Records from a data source
○ ○ ○ ○ ○

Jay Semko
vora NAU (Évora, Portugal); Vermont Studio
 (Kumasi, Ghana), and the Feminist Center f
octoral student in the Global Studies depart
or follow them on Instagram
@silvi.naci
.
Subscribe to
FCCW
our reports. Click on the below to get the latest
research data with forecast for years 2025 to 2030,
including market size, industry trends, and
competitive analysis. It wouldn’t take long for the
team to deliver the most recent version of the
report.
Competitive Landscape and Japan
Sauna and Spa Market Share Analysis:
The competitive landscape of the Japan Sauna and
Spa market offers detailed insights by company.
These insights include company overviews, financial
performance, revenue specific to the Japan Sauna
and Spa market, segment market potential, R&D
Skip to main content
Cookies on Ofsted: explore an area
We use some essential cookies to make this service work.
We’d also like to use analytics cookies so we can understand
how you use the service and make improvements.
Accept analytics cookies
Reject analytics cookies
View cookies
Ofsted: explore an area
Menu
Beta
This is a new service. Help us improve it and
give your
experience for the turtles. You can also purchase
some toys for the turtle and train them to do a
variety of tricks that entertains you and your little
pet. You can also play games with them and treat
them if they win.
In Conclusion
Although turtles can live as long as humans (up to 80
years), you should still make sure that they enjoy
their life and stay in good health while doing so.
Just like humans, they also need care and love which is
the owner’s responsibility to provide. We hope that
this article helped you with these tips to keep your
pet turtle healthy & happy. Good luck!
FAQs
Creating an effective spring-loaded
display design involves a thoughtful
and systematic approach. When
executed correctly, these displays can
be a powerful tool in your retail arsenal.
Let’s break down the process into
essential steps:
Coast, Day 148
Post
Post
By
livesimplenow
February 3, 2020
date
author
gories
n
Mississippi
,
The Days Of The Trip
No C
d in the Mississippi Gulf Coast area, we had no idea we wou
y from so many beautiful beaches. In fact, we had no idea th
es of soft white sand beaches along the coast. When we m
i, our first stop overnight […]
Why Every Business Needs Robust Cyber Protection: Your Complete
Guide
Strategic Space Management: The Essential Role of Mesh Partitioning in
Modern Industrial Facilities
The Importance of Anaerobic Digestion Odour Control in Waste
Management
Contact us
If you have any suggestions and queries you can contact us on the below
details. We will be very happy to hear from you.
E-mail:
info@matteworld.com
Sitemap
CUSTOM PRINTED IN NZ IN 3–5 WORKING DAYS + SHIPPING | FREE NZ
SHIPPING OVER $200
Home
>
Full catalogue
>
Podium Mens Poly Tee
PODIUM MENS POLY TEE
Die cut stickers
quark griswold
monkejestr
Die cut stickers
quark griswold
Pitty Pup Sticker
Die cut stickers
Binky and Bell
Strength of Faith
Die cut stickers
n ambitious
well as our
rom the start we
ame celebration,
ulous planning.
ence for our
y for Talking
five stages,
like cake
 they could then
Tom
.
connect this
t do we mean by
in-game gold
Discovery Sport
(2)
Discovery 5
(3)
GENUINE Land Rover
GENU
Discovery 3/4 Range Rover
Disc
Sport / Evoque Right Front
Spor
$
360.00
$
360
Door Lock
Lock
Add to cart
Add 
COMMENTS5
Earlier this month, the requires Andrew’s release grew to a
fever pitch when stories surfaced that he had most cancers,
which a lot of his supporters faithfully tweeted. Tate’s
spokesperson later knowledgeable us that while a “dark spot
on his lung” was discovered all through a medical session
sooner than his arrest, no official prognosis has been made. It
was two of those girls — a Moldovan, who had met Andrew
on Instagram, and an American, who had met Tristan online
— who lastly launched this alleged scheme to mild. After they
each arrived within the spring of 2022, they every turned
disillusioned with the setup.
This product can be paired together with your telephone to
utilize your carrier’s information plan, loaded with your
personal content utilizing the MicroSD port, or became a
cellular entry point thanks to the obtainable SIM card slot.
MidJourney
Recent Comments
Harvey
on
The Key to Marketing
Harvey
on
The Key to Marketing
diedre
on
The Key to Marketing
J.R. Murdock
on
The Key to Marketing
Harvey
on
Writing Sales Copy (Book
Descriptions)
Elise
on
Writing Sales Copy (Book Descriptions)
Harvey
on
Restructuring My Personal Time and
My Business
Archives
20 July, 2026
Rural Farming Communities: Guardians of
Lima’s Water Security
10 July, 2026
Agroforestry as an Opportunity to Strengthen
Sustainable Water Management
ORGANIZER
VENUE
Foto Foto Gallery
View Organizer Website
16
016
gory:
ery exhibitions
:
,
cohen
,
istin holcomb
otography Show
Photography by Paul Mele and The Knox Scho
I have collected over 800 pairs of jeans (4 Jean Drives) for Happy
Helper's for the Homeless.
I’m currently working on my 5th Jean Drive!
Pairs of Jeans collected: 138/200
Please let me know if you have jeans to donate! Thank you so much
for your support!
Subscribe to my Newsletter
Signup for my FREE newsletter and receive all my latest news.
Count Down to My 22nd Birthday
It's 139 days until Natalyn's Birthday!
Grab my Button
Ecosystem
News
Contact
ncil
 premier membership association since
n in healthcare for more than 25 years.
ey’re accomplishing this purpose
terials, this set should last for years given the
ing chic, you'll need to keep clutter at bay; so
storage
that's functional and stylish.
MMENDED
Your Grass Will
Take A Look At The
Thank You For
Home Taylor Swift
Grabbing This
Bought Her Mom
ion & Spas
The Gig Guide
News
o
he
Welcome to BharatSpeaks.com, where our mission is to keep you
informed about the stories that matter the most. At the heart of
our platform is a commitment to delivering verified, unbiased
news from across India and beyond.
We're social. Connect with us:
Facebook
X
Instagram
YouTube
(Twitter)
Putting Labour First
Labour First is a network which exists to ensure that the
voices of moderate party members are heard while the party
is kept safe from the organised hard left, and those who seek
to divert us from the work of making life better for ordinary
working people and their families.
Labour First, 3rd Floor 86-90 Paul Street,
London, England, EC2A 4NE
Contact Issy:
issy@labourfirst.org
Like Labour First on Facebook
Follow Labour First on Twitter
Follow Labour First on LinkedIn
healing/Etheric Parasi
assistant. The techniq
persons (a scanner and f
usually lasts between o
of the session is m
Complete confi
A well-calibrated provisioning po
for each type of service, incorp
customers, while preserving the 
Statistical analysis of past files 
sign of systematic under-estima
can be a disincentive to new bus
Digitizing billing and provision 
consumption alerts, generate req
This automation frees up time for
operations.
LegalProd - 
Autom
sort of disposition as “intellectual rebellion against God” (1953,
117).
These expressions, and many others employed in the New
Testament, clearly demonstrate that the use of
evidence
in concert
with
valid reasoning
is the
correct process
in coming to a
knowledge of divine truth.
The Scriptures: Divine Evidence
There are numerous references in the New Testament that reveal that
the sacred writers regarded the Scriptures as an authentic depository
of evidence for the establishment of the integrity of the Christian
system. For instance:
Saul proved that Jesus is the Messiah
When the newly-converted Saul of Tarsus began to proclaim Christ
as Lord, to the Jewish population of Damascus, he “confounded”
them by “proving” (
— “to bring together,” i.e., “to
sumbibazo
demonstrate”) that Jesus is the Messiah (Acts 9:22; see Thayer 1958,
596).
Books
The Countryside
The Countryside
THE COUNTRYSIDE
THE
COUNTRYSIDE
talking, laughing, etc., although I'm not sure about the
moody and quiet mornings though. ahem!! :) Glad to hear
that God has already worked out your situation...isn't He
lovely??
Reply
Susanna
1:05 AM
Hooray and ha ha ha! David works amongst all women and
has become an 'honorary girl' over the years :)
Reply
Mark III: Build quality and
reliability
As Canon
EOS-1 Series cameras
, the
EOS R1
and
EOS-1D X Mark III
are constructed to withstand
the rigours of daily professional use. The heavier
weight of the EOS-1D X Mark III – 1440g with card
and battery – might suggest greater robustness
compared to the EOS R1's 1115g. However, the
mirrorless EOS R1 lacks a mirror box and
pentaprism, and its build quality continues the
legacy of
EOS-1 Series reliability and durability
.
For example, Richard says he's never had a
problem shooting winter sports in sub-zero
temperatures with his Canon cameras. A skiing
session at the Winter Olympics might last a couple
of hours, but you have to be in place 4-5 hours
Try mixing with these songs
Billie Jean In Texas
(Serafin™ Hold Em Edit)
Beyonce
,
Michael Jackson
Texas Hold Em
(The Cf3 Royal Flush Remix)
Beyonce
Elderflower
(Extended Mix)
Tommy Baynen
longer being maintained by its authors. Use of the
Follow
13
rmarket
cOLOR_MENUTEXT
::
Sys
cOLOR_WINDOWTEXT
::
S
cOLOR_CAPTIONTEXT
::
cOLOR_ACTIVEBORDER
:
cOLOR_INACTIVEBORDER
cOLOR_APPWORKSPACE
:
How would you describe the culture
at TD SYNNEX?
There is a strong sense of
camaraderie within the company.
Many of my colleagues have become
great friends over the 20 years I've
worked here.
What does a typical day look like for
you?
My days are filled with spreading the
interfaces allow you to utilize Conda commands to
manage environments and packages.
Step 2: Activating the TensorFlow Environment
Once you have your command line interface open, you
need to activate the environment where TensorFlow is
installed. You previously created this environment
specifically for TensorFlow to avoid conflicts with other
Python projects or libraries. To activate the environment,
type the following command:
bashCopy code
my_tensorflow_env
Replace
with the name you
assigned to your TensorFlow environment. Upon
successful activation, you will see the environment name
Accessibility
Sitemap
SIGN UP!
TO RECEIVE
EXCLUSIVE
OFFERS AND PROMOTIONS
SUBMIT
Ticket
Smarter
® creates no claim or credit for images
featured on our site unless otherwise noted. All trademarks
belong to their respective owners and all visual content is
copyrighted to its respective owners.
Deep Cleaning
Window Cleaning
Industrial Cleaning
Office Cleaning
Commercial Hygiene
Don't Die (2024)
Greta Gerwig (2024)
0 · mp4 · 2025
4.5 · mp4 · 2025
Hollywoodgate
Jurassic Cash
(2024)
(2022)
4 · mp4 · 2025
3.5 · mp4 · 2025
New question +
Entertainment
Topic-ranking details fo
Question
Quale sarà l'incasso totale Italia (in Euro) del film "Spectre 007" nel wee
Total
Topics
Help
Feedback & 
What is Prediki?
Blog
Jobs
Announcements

○ ○ ○ ○ ○

→ **Task**: Above are the records; repeat exactly the lines from the one holding "rom the start we" down to the one holding "on Instagram, and", end lines included.

→ **Written solution**:
rom the start we
ame celebration,
ulous planning.
ence for our
y for Talking
five stages,
like cake
 they could then
Tom
.
connect this
t do we mean by
in-game gold
Discovery Sport
(2)
Discovery 5
(3)
GENUINE Land Rover
GENU
Discovery 3/4 Range Rover
Disc
Sport / Evoque Right Front
Spor
$
360.00
$
360
Door Lock
Lock
Add to cart
Add 
COMMENTS5
Earlier this month, the requires Andrew’s release grew to a
fever pitch when stories surfaced that he had most cancers,
which a lot of his supporters faithfully tweeted. Tate’s
spokesperson later knowledgeable us that while a “dark spot
on his lung” was discovered all through a medical session
sooner than his arrest, no official prognosis has been made. It
was two of those girls — a Moldovan, who had met Andrew
on Instagram, and an American, who had met Tristan online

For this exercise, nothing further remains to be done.